Подосенов поставил золотой, потом другой, и проиграл. Потянулся с третьим, но в это время канцелярист с нахальными усиками бросил метать и сгреб деньги под салфетку. Сосущий, едкий холодок пробежал по сердцу Подосенова, и на минуту проигрыш двадцати рублей точно сдунул с его головы веселый, бесшабашный сон, ударивший в нее вместе с звуками бальной музыки, мельканием голых плеч и смешанным запахом духов и молодого женского тела. Но когда за спиной Подосенова решившего немного переждать и освежиться, захлопнулась дверь игорной комнаты, тот же сон внезапно охватил и понес его куда-то.
По гостиным струилась толпа, а в большом театральном зале танцевали модный краковяк. Студенты, в мундирах с шаржировано-высокими воротниками и преувеличенно-жирным золотым шитьем, и молодые люди во фраках, с каплями пота на блаженно улыбающихся лицах, стучали каблуками, выворачивая ноги общим вычурным движением. Казалось, что ногами управляет музыка, а музыкой — ноги, и что танцоры и музыканты одинаково не в силах остановиться. Бесконечной, заколдованной цепью тянулись пары, и с неожиданным любопытством Подосенов ловил тайную игру зовущих, отдающихся взоров, незаметных слияний, порывов откровенной неги, всего того, что люди таят друг от друга в жизни и чего не стыдятся в танцах.
III
Студенты в юмористически расшитых мундирах, танцующие с полузнакомыми и совсем незнакомыми женщинами, эти подсмотренные слияния взоров, оглушительно-веселый гром оркестра показались Подосенову чем-то прекрасным, новым, каким-то откровением. Его толкали, и он с наслаждением принимал толчки, глупые физиономии танцоров приближались к его лицу, и он улыбался им благожелательной улыбкой и делал любовные, одобрительные жесты.

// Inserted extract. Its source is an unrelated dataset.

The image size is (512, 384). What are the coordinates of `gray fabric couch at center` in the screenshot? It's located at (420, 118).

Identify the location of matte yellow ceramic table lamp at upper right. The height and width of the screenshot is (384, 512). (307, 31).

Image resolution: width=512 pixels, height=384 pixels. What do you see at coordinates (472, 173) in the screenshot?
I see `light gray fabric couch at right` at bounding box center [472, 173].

Он стоял у самых дверей в помещение буфета, откуда то и дело выходили мужчины с маленькими остросмеющимися глазками. Многие из них были членами клуба, что как-то странно угадывалось в их покривившихся галстуках и по-домашнему висящих пиджаках. Неподалеку от Подосенова высокий блондин в старенькой технологической тужурке стоял и чему-то улыбался одиноко и хорошо, и смотрел далеко вперед веселым и умным взором. Студент слегка притопывал ногами, жестикулировал, издавал какие-то восклицания, и несмотря на это было видно, что он совершенно трезв, и его веселье передавалось каждому, кто, проходя мимо, обращал на него внимание. Подосенов чувствовал к нему необъяснимую симпатию, старался встретиться с его взглядом, и ему страшно хотелось подойти к технологу и сказать что-нибудь задушевное, товарищеское. Но толпа, вдруг хлынувшая из зала, где кончился краковяк и отрывисто прозвучал ритурнель кадрили, — отделила его от студента.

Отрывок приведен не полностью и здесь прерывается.